Download the entire Field To Fork brochure pdf


Chronic wasting disease (CWD) is an infectious neurological disease that occurs in North American deer (Odocoileus spp.), Rocky Mountain elk (Cervus elaphus), and moose (Alces alces) and belongs to a group of diseases called transmissible spongiform encephalopathies (TSEs).

The disease is progressively fatal and has no known immunity, vaccine or treatment. Since 2002, more than 40,000 hunter-harvested and 650 opportunistic or targeted wild deer have been tested for CWD in Minnesota, with only one positive case identified in the wild.

This plan establishes general procedures to be followed for managing CWD if it is found in wild deer and procedures for wild deer surveillance if CWD is detected in a captive cervid facility or in bordering states.

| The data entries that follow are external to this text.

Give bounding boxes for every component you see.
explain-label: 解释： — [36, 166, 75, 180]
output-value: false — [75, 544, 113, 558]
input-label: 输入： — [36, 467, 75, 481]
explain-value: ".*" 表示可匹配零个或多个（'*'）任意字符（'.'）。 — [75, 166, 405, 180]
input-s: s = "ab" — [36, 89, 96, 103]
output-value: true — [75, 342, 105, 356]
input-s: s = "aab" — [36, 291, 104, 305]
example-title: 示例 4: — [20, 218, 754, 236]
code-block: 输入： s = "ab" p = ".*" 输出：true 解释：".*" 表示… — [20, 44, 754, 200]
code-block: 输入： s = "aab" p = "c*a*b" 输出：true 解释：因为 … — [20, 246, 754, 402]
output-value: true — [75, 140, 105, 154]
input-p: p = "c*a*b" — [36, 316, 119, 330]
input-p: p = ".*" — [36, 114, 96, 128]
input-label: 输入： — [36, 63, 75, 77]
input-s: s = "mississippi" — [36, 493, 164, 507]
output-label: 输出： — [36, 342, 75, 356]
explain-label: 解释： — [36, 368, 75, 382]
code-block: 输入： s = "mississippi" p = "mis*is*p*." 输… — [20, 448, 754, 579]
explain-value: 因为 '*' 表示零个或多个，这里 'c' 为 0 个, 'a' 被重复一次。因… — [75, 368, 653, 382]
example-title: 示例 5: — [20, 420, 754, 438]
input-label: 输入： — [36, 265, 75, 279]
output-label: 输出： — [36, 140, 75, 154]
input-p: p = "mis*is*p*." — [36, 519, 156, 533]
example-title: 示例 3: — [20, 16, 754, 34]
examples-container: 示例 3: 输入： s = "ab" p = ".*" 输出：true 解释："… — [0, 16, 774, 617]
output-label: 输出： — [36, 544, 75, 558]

If CWD is detected in wild cervids in Minnesota, the Minnesota Department of Natural Resources (MNDNR) has identified 4 primary goals of managing the disease:

  1. Determine and monitor the prevalence and geographic distribution of CWD in the affected area.
  2. Prevent or minimize further spread and new introductions of the disease.
  3. Support and conduct applied research on CWD and its epidemiology.
  4. Provide accurate and current information about CWD to the public, agency personnel, and constituent groups.